The words Socialism and Communism have the same meaning. They indicate a condition of society in which the wealth of the community: the land and the means of production, distribution and transport are held in common, production being for use and not for profit.
Socialism being an ideal towards which we are working, it is natural that there should be some differences of opinion in that future society. Since we are living under Capitalism it is natural that many people's ideas of Socialism should be coloured by their experiences of life under the present system. We must not be surprised that some who recognise the present system is bad should yet lack the imagination to realise the possibility of abolishing all the institutions of Capitalist society. Nevertheless there can be no real advantage in setting up a half-way-house to socialism. A combination of Socialism and Capitalism would produce all sorts of injustice, difficulty and waste. Those who happen to suffer under the anomalies would continually struggle for a return to the old system.
Full and complete Socialism entails the total abolition of money, buying and selling, and the wages system.
It means the community must set itself the task of providing rather more than the people can use of all the things that the people need and desire, and of supplying these when and as the people require them.

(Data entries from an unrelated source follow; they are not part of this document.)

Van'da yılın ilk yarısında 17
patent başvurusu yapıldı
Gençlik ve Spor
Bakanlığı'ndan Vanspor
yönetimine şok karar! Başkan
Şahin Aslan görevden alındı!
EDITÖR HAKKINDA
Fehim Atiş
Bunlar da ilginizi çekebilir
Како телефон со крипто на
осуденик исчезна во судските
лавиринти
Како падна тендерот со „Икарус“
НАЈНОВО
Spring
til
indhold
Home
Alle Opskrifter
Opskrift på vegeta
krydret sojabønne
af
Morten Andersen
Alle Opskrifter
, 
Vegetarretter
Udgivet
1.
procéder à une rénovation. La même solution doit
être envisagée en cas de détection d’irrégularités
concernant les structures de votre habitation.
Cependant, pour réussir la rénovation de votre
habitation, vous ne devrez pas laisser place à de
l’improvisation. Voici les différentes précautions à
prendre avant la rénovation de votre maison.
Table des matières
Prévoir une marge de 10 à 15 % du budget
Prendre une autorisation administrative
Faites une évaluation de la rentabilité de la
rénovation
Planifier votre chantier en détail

Any system by which the buying and selling system is retained means the employment of vast sections of the population in unproductive work. It leaves the productive work to be done by one portion of the people whilst the other portion is spending its energies in keeping shop, banking, making advertisements and all the various developments of commerce which, in fact, employ more than two-thirds of the people today.

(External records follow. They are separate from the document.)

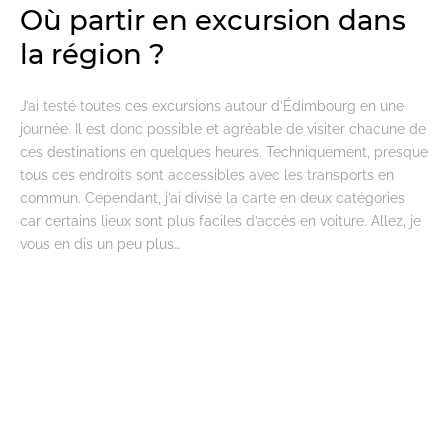
Où partir en excursion dans
la région ?
J’ai testé toutes ces excursions autour d’Édimbourg en une
journée. Il est donc possible et agréable de visiter chacune de
ces destinations en quelques heures. Techniquement, presque
tous ces endroits sont accessibles avec les transports en
commun. Cependant, j’ai divisé la carte en deux catégories
car certains lieux sont plus faciles d’accès en voiture. Allez, je
vous en dis un peu plus…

Given the money system, the wage system is inevitable. If things needed and desired are obtainable only by payment those who do the work must be paid in order that they may obtain the means of life. The wages system entails such institutions as the old-age pension, sick and unemployment insurance and widow's pensions, or the Poor Law, and probably plus the Poor Law. These involve large numbers of people drawn from productive work to do purely administrative work. Thus useless toil is manufactured, and the burden of non-producers maintained by the productive workers is increased.
Moreover social conditions are preserved which are quite out of harmony with Communist fraternity. The wage system makes the worker's life precarious. The payment of wages entails the power to dismiss the worker by an official or officials.
So long as the money system remains, each productive enterprise must be run on a paying basis. Therefore it will tend to aim at employing as few workers as possible, in order to spend less on wages. It will also tend to dismiss the less efficient worker who, becoming unemployed, becomes less efficient. Thus an unemployable class tends to grow up.
The existence of a wage system almost inevitably leads to unequal wages; overtime, bonuses, higher pay for work requiring special qualifications. Class distinctions are purely differences of education, material comfort and environment.
Buying and selling by the Government opens the door to official corruption. To check that, high salaried positions are created in order that those occupying them have too much to lose to make pilfering and jobbery worth while.